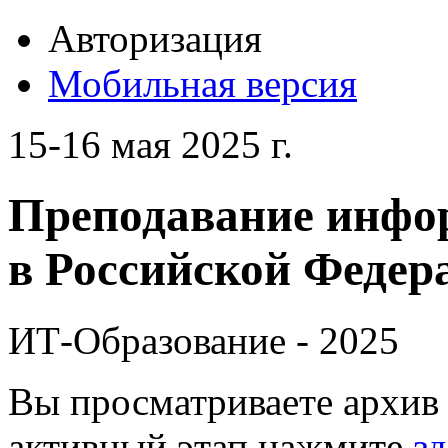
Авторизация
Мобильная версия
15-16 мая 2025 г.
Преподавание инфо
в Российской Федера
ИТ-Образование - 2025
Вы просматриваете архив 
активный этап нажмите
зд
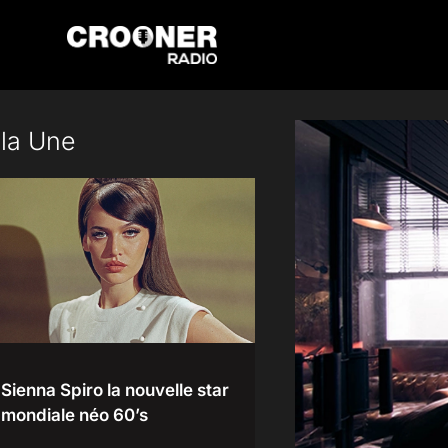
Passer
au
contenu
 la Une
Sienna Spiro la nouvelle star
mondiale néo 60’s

###

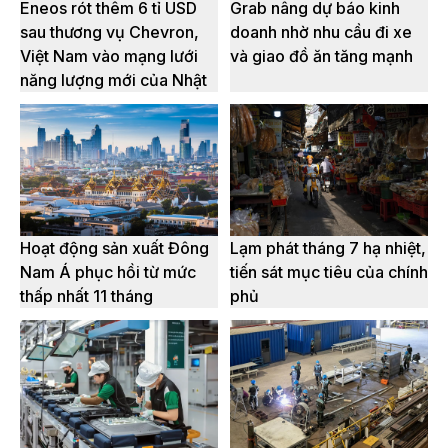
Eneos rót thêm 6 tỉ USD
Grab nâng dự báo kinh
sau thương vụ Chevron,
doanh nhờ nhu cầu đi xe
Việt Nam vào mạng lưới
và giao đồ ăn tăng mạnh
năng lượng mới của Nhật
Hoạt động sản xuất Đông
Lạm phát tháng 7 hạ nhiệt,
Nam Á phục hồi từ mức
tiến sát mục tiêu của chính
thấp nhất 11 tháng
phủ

###

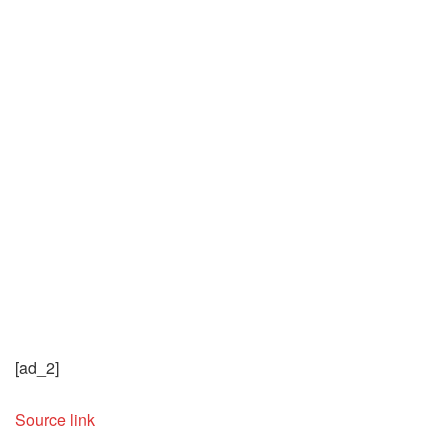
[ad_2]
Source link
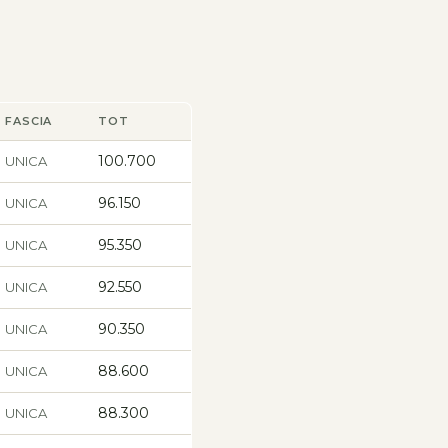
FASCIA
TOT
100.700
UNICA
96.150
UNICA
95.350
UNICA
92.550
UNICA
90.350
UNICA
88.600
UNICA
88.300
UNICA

###

## Your goal:
If a line in the records above holds the string "tháng", copy it.

## Reply:
Lạm phát tháng 7 hạ nhiệt,
thấp nhất 11 tháng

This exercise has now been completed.